Even after that, Marshall wasn’t above making a noxious point at the worst possible time. At one team meeting during the Redskins’ annual preseason jaunt through the South, the song “Dixie” began to play in the room. The entire team stood for the de facto anthem of the Confederacy, and Marshall tapped running back/receiver Bobby Mitchell on the shoulder.

“Bobby Mitchell, sing!”

Mitchell wasn’t just expected to stand and sing there and then—he was expected to do so as the song was played before the exhibition games by Marshall’s own band. He mouthed the words, seething inside. Three-time Pro Bowl offensive guard John Nisby, who endured racist taunts from Pittsburgh Steelers coach Buddy Parker before the 1962 trade that he hoped might put him in a more enlightened place, was expected to do the same.

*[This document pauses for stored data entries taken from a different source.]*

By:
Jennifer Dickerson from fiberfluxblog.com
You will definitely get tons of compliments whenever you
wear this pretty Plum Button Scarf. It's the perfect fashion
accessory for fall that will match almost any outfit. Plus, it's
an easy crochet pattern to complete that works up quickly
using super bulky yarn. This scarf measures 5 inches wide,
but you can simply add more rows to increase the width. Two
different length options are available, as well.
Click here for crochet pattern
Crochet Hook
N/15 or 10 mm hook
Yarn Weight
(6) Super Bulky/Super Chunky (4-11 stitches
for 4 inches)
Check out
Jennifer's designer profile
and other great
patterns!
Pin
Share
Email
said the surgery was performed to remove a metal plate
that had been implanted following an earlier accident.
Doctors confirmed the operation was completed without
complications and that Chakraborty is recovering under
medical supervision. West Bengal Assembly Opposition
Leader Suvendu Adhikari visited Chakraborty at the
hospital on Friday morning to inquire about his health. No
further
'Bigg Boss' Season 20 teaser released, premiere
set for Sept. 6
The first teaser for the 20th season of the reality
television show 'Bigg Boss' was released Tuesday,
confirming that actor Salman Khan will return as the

Marshall should have been booted out of the NFL before he had the chance to do any of that, but that is where we are left.

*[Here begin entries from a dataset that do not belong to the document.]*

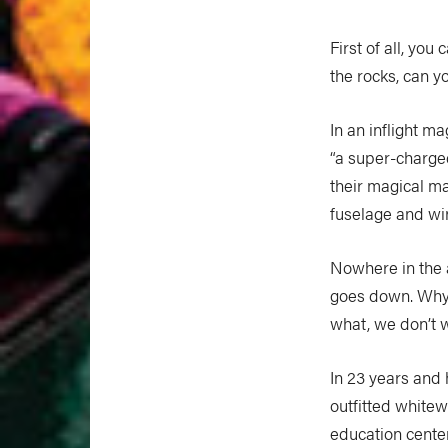
First of all, you
the rocks, can 
In an inflight m
“a super-charge
their magical ma
fuselage and win
Nowhere in the 
goes down. Why?
what, we don’t w
In 23 years and
outfitted white
education cente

Ken Behring, Seattle Seahawks

(JEFF HAYNES/AFP via Getty Images)

Behring was a savvy car salesman and lend developer, but the intricacies of doing business in the NFL seemed to elude him. He bought the Seahawks from the Nordstrom family for $80 million in 1988, and it was clear that his goal was to move the team to Los Angeles. The problem with this strategy? Well, Behring failed to apply for relocation with the NFL, he was seemingly unaware that the team was tied to the Kingdome in a lease through 2005, and once he had decided in 1995 to transfer operations to the Rams’ former facilities in Anaheim, California regardless, the league threatened to fine him $500,000 per day until he made Seattle the team’s home base again. Behring made $120 million when he sold the team to Microsoft co-founder Paul Allen in 1997, but one wonders what made the NFL think he was up to this in the first place.

Hugh Culverhouse, Tampa Bay Buccaneers

(Allen Dean Steele /Allsport)

Culverhouse, a tax lawyer and real estate investor, first tried to gain entrance into the NFL with what he thought was a handshake deal to buy the Los Angeles Rams in 1972 for $17 million, but he was outbid by the aforementioned Bob Irsay. Instead, he was given control of the expansion Tampa Bay Buccaneers after suing the league.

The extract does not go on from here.